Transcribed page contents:
----------------------------------------

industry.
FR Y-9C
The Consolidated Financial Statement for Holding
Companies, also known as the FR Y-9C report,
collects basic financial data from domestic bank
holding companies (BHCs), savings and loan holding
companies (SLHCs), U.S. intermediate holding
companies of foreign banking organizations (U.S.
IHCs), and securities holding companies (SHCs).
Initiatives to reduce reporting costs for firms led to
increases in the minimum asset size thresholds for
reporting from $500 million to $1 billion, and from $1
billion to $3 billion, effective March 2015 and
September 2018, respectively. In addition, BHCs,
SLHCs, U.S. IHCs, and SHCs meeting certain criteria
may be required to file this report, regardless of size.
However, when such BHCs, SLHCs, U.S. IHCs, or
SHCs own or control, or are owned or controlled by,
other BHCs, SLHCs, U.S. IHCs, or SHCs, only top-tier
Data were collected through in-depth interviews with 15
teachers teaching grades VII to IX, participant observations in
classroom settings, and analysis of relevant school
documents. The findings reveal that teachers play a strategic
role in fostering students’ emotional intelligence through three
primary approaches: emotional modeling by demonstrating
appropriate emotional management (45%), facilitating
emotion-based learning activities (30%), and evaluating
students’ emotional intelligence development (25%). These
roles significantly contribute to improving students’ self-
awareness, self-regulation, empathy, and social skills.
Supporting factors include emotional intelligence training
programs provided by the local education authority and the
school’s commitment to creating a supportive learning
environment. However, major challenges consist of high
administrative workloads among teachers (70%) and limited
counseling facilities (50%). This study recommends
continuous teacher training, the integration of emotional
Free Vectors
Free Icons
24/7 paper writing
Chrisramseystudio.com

----------------------------------------

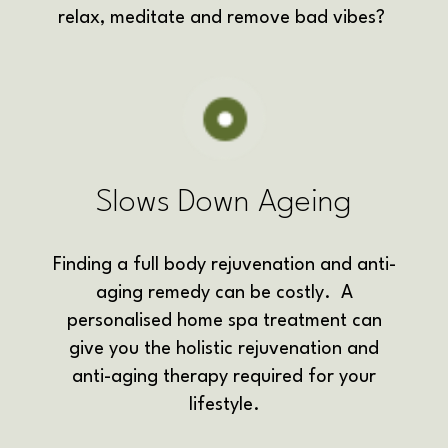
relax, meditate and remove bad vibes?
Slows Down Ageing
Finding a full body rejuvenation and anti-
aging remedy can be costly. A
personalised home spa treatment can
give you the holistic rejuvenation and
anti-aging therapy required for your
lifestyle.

----------------------------------------

■ **Prompt**:
Reproduce each line of the records in which the string "teachers" appears.

■ **Response area**:
teachers teaching grades VII to IX, participant observations in
documents. The findings reveal that teachers play a strategic
administrative workloads among teachers (70%) and limited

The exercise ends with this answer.